Sometimes the truth really is stranger than fiction, and sometimes it’s just so terribly mundane that it makes for such bland writing, to the point whereby the words seem wasted. It wouldn’t take a genius to figure out which has actually occurred in the last couple of months.

Whilst autumn was spent editing and cursing a seemingly never ending series of rendering issues, winter would be different. I would finish the film, pack my car, and head to the rocks. I would regain my form, climbing myself into great shape, and then go to Font to settle my account. Unfortunately the truth was a much more sombre affair.

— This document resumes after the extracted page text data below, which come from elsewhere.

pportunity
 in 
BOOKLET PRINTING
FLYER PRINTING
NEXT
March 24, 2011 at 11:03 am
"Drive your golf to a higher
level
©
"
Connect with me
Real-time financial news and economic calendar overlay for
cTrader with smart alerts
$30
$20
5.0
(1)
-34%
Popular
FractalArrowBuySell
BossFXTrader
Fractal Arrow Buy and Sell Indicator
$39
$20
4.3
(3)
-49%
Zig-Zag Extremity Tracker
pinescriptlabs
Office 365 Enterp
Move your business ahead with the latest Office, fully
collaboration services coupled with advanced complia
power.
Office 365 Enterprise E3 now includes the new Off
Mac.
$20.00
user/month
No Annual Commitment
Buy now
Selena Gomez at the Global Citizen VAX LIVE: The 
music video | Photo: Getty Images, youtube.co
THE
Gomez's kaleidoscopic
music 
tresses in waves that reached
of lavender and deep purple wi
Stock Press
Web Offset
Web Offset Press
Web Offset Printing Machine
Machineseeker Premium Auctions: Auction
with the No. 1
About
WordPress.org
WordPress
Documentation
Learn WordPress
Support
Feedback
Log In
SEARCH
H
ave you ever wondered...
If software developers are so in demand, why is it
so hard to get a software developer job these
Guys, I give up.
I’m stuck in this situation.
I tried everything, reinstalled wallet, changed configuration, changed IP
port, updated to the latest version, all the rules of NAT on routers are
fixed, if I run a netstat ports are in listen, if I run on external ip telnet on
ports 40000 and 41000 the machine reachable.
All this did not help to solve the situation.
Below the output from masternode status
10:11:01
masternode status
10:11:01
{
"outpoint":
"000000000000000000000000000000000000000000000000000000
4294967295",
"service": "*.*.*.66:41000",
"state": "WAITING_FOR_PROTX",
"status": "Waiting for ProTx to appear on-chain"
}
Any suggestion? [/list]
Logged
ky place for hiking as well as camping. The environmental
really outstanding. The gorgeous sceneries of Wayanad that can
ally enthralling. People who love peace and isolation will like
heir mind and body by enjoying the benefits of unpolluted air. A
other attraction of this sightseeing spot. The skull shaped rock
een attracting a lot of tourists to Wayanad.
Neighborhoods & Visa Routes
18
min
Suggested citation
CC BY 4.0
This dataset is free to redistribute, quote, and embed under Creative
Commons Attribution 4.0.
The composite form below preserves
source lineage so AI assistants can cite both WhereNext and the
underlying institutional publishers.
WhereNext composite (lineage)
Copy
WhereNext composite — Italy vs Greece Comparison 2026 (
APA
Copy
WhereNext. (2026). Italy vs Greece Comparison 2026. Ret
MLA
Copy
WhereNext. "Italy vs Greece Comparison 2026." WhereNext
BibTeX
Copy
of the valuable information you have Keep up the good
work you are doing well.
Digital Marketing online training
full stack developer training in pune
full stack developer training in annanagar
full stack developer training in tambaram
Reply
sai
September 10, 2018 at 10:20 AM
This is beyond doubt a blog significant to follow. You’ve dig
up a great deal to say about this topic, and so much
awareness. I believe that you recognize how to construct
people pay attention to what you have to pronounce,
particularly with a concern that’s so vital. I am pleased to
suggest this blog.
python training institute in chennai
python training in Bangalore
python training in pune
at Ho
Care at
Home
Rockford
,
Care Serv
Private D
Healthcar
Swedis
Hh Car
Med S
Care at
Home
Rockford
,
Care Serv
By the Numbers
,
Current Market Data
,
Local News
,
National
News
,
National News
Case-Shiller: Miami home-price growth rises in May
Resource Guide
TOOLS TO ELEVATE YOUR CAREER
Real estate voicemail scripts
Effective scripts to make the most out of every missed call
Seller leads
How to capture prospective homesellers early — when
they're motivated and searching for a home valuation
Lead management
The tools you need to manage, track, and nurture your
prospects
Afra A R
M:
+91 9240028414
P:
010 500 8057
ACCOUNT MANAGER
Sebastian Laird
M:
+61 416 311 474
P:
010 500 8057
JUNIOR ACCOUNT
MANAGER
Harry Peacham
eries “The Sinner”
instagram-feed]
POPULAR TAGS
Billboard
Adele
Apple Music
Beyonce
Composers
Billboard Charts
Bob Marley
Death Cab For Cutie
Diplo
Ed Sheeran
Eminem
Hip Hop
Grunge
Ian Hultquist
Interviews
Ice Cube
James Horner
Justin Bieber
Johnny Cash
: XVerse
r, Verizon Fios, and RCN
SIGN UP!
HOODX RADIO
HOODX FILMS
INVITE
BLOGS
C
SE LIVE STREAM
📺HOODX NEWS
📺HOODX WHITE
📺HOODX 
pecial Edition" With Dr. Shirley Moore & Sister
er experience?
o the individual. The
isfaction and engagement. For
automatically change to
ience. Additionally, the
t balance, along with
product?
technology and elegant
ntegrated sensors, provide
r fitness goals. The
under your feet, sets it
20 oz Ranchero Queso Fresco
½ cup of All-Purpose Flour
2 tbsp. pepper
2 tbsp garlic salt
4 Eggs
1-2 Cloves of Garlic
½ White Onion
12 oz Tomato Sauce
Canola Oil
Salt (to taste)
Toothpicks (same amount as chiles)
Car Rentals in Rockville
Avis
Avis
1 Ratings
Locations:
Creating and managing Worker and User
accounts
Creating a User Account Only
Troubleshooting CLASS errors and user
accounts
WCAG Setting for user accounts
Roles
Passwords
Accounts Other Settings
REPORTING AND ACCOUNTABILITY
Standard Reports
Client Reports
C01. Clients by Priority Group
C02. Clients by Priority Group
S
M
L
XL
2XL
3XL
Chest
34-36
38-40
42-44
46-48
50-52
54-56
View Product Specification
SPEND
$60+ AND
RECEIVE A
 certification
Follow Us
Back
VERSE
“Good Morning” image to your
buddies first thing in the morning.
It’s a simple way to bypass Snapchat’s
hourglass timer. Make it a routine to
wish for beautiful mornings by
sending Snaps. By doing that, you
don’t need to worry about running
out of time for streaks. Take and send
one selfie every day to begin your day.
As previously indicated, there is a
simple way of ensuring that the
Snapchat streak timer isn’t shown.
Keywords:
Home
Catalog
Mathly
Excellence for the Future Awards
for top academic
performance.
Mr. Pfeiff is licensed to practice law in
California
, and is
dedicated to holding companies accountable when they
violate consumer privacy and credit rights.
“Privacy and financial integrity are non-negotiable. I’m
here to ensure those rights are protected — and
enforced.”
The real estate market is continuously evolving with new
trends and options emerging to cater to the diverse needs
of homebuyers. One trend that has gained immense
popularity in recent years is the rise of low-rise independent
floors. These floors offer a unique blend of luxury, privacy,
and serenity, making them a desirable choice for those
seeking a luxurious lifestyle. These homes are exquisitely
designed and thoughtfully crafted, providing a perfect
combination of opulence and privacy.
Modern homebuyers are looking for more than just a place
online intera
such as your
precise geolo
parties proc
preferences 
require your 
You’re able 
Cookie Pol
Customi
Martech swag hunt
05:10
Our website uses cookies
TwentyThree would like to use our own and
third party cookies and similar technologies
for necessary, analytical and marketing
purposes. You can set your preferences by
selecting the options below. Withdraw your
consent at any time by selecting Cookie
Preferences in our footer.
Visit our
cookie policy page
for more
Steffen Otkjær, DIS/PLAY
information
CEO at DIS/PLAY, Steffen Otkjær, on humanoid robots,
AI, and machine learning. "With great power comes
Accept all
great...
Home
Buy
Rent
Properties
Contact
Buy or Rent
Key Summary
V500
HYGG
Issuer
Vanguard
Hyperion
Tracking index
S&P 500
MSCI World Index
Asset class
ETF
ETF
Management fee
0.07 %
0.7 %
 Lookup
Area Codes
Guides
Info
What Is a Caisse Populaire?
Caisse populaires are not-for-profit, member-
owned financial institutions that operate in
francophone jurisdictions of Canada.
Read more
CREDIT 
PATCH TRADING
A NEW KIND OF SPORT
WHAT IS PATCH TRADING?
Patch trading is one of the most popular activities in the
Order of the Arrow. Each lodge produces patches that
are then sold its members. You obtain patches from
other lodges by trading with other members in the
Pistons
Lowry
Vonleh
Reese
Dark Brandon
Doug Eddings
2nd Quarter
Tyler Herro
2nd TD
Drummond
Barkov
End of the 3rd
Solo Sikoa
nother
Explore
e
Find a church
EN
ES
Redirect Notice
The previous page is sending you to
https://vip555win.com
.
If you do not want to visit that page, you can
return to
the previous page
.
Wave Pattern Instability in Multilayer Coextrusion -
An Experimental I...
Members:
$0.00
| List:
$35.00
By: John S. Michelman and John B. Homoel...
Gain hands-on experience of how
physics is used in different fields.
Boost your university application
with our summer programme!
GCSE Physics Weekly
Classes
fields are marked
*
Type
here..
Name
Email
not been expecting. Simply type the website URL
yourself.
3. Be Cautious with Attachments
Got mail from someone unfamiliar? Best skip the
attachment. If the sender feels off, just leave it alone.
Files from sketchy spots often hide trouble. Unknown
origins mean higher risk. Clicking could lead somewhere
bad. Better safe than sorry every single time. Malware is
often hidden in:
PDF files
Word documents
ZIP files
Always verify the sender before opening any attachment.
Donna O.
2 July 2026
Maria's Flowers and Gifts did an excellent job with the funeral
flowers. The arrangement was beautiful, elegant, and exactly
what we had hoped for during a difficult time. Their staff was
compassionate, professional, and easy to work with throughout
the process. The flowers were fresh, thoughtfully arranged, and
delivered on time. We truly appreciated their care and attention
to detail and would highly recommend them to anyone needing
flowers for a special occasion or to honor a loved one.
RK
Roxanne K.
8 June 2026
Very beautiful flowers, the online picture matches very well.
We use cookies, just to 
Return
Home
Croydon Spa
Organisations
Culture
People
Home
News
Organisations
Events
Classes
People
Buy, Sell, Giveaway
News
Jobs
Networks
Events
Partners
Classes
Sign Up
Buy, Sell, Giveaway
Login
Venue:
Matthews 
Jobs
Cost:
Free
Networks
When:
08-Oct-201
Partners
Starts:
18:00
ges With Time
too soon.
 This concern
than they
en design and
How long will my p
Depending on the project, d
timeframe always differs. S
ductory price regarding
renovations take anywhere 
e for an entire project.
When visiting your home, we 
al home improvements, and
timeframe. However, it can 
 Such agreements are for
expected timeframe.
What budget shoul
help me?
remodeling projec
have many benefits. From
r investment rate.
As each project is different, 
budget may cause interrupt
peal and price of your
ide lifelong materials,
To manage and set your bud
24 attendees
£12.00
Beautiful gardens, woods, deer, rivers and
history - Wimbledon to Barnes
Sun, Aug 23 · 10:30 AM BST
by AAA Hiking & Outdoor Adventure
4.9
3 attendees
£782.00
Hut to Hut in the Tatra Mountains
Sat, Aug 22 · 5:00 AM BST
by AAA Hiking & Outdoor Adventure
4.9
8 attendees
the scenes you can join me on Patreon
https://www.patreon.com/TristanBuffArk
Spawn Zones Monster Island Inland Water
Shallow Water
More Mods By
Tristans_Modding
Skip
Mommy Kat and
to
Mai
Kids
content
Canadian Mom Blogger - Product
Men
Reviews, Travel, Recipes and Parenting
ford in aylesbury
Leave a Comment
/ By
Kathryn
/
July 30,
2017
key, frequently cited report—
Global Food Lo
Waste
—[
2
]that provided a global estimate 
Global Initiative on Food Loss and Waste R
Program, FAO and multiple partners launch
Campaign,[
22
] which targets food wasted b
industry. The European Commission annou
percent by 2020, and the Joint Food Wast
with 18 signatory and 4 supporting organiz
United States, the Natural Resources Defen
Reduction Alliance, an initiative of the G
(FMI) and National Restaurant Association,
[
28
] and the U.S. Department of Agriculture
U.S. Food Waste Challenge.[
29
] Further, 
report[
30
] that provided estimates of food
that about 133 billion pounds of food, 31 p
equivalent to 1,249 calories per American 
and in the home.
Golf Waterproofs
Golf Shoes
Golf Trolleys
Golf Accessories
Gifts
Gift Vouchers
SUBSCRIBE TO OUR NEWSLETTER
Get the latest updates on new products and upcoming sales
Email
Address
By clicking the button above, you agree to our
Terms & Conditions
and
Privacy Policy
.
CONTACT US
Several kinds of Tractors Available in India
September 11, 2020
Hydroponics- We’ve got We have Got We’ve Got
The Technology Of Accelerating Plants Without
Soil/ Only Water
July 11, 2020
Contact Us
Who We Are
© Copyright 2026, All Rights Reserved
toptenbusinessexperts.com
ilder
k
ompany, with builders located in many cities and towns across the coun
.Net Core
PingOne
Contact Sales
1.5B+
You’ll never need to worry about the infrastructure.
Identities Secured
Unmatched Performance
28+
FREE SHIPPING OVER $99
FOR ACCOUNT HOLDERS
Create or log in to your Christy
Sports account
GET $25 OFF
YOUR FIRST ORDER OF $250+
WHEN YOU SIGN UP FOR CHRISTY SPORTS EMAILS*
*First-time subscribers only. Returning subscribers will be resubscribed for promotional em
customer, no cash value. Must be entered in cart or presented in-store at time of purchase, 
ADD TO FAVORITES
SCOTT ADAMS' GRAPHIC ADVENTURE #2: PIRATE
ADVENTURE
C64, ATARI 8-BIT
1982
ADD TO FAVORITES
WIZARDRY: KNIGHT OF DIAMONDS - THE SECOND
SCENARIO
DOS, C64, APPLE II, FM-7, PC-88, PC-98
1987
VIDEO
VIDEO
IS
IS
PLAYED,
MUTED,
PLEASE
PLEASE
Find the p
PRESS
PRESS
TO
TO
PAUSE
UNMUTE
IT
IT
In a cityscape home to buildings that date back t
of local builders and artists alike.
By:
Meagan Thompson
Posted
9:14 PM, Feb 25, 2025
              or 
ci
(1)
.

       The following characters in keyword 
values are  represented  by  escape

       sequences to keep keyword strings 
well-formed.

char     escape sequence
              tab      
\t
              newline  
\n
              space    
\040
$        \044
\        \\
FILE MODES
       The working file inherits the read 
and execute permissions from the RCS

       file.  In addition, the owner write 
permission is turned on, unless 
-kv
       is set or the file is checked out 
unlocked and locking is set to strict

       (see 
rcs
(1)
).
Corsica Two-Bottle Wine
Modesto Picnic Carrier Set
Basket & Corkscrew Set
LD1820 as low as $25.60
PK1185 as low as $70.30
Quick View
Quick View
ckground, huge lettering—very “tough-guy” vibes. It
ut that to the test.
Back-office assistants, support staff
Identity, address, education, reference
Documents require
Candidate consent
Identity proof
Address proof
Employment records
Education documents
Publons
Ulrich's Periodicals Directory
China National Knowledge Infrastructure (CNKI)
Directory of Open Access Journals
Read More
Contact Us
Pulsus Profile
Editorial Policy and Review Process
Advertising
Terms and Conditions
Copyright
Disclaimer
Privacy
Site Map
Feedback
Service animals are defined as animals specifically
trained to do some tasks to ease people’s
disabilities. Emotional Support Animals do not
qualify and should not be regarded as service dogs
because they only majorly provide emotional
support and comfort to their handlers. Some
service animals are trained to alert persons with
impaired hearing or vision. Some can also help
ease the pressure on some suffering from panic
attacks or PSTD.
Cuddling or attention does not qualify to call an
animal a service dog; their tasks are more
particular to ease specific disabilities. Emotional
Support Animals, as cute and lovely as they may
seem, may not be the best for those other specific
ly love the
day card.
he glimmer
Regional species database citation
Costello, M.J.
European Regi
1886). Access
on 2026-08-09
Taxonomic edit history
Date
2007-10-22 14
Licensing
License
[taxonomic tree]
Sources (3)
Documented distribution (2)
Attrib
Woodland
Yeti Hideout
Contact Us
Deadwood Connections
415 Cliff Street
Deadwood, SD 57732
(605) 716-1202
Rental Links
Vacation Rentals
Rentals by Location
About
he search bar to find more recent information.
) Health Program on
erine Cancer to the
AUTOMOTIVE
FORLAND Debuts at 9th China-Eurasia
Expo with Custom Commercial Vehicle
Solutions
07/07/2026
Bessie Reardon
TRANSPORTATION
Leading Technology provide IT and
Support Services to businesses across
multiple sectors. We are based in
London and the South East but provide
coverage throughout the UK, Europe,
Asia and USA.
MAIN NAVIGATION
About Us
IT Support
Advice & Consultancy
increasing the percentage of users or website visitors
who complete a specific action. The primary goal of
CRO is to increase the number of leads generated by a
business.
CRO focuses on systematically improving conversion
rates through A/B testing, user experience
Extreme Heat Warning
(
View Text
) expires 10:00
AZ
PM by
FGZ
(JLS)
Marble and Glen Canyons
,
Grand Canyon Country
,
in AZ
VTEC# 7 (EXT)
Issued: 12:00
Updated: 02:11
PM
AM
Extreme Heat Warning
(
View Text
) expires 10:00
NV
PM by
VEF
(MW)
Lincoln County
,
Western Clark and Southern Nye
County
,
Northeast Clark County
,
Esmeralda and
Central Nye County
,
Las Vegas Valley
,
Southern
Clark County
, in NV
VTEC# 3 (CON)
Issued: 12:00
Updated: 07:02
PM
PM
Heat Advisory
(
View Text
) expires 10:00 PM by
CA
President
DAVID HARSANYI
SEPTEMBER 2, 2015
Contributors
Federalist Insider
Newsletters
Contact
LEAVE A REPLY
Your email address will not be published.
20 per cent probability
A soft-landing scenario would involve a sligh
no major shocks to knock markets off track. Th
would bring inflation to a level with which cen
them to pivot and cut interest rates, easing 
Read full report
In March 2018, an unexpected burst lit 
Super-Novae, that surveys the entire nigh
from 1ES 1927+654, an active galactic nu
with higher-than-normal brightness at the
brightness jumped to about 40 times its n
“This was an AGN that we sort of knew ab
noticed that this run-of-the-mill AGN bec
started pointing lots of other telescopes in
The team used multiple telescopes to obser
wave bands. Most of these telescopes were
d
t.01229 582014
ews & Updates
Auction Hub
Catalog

Sometime around the end of November I ended up in England and whilst climbing one weekend at the climbing wall I noticed a strange pain in my hand. Nothing particularly noticeable, and it became far less noticeable when my back suddenly seized. The pain of not being to raise my left arm above my head, or being able to bend down to take off my shoes made me forget all about my strange little hand pain. When I did return to climbing after my back had loosened off, I found my hand hurting much more. What was a tiny little lump at the base of my ring finger, in the palm of my hand, was providing me with a rather incredible amount of pain. After trying to climb at Tivoli once or twice during December I realised something was seriously wrong. The lump was small but very hard, and seemed to be getting more painful. After one session my hand was so painful that for the next several days it hurt to even open it. Massaging the affected area seemed to only make it worse. Climbing was out of the question. More days and weeks were passing, and all my dreams of getting into shape were slipping away.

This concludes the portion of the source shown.